31 July 2017

Shetland: Attending to the Consequences of Violence


From now on, whenever someone argues that their story or tv episode or movie or whatever absolutely couldn't possibly work without a graphic rape scene, I will think of episode 5 of the third series of the BBC show Shetland. The episode includes the kidnapping and rape of a regular series character. But we don't even see the kidnapping, only the moments leading up to it and then other characters' growing concern over the disappearance. She reappears, walking barefoot to a Glasgow police station, and at first there is relief: She's safe and she doesn't seem harmed. And then she tells the series' main character, DI Perez, that evidence will need to be collected. The rest of the episode and much of the final episode pay careful attention to her and her colleagues' work to come to grips with the event. The drama plays out through dialogue and restrained, thoughtful acting.

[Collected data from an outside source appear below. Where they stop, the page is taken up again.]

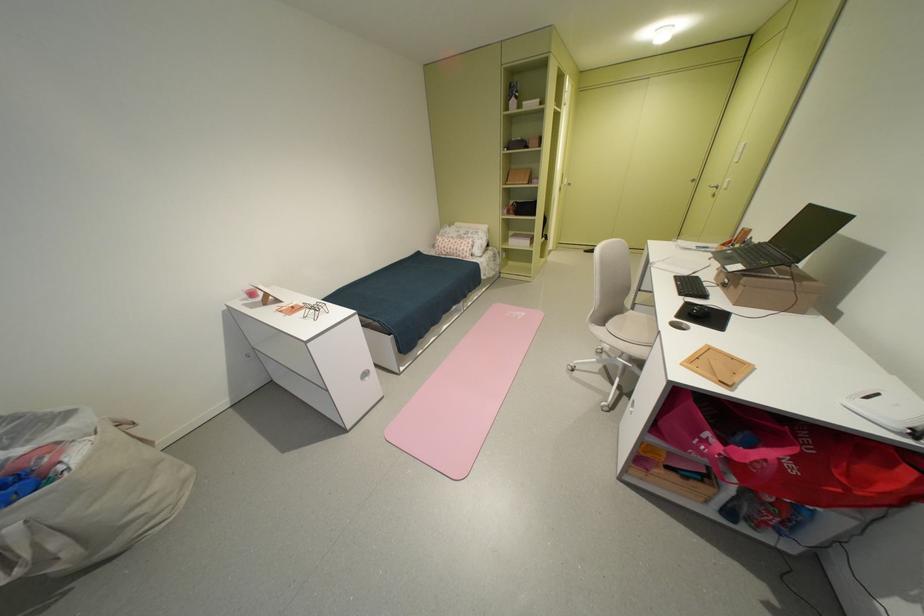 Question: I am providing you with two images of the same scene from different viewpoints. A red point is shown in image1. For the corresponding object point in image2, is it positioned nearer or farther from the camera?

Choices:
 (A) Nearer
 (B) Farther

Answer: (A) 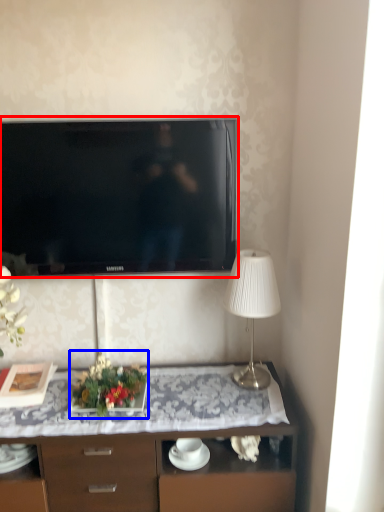 Question: Which point is further to the camera, television (highlighted by a red box) or floral arrangement (highlighted by a blue box)?

Choices:
 (A) television
 (B) floral arrangement

Answer: (A)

I tend to watch murder shows with dinner. I'm quite used to munching away amidst fictional gore. But as I watched this episode of Shetland, my dinner got cold. It was riveting, moving, and thought-provoking in a way more blood & guts shows are not. It grappled with the personal and legal consequences of sexual assault (and not just to this one character) in ways I don't remember seeing on tv before.

22 July 2017

Against Academic Conferences


There's a lot I love about academia — more than I dislike, or I wouldn't be about to start my 5th year toward a PhD — but it is an often vexing world, particularly to those of us who've spent a lot of time outside it. If you've never gotten outside the groves of academe, you're likely to internalize academic practices and not simply think that they're normal, but be utterly convinced that they're acceptable and even, perhaps, the only way to do things. Academic publishing, for instance, is even more whackadoodle bonkers and exploitative than trade publishing, and back in the days when I only knew the world of trade publishing, I wouldn't have thought such a thing was possible. Most academic publishing makes trade publishing look positively noble, generous, and big-hearted.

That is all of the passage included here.